The Germans had launched counter-attacks east of the newly breached old Polish border and, according to Soviet communiqués, had penetrated to reach the Russian lines in an area nearby newly re-captured Novograd-Volynski.

From the Pacific came the news that within just three days after the January 2 landings by American forces at Saidor on New Guinea, the Australian troops to the south had been able, after glacially slow movement for two months since the capture of Finschhafen, to progress fifteen miles northward along the Huon Peninsula, with the Japanese now caught between the two forces.

An Allied air raid hit Bulgaria at Dupnitsa, 30 miles south of Sofia, as German forces were reported to be tightening their grip on the country to arrest the increasing signs of internal revolt. Contradictory reports continued to issue on whether the pro-Nazi government had fallen.

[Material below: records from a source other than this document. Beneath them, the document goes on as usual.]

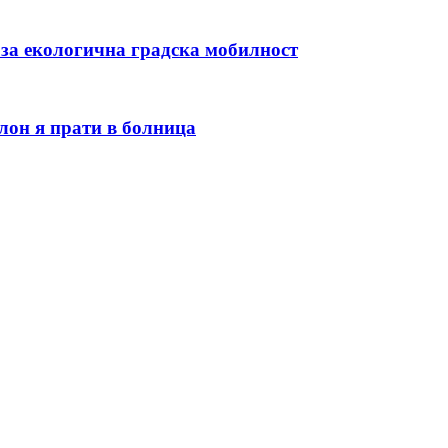
 за екологична градска мобилност
лон я прати в болница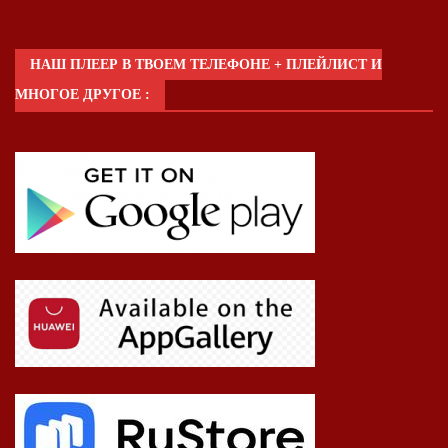
НАШ ПЛЕЕР В ТВОЕМ ТЕЛЕФОНЕ + ПЛЕЙЛИСТ И
МНОГОЕ ДРУГОЕ :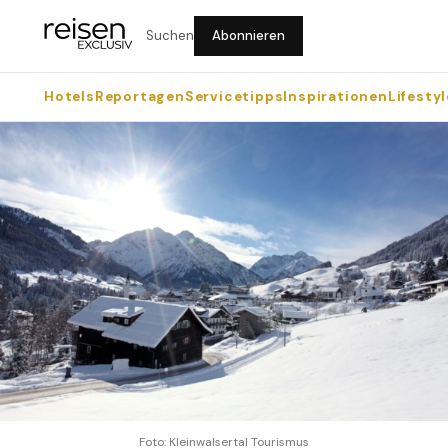
Suchen
Abonnieren
Hotels
Reportagen
Servicetipps
Inspirationen
Lifestyl
Foto: Kleinwalsertal Tourismus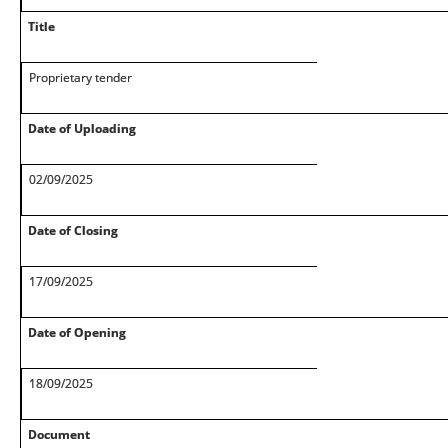
Title
Proprietary tender
Date of Uploading
02/09/2025
Date of Closing
17/09/2025
Date of Opening
18/09/2025
Document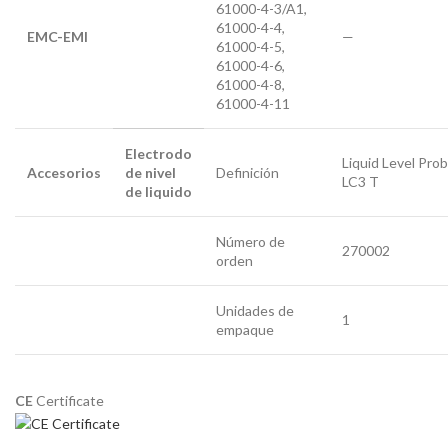
61000-4-3/A1,
61000-4-4,
EMC-EMI
—
61000-4-5,
61000-4-6,
61000-4-8,
61000-4-11
Electrodo
Liquid Level Prob
Accesorios
de nivel
Definición
LC3 T
de liquido
Número de
270002
orden
Unidades de
1
empaque
CE
Certificate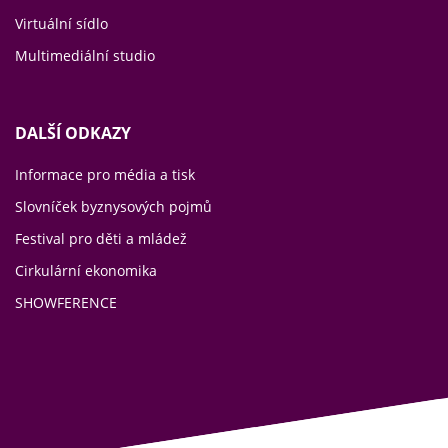
Virtuální sídlo
Multimediální studio
DALŠÍ ODKAZY
Informace pro média a tisk
Slovníček byznysových pojmů
Festival pro děti a mládež
Cirkulární ekonomika
SHOWFERENCE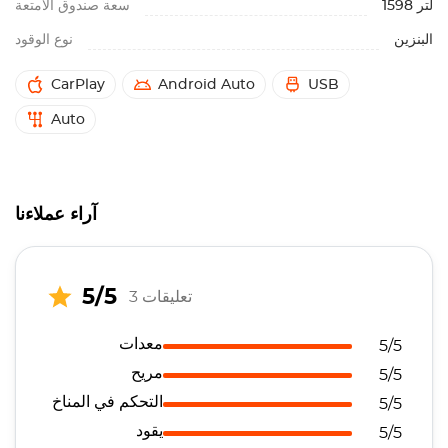
1598 لتر
سعة صندوق الأمتعة
البنزين
نوع الوقود
CarPlay
Android Auto
USB
Auto
آراء عملاءنا
5/5
3 تعليقات
معدات
5/5
مريح
5/5
التحكم في المناخ
5/5
يقود
5/5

Fighting continued in Croatia for the city of Banjaluka. Marshal Tito stated that half the city had been captured by his Partisan forces as house-to-house fighting continued.

Taking a 2,300-foot ridge near San Vittore, the Fifth Army in Italy took control of the heights overlooking the road to Rome.

Lt.-General Sir Oliver Leese had been appointed to replace General Sir Bernard Montgomery as the commander of the Eighth Army in Italy. General Leese had been the commander of a corps in North Africa during the drive from El Alamein to Tunisia between October, 1942 and May, 1943. He had served as a battalion commander in the Coldstream Guards in World War I. General Montgomery had been selected at Christmas by General Eisenhower to lead the British ground forces in the invasion of the Continent. Not yet announced, General Omar Bradley would be appointed to lead the American infantry forces.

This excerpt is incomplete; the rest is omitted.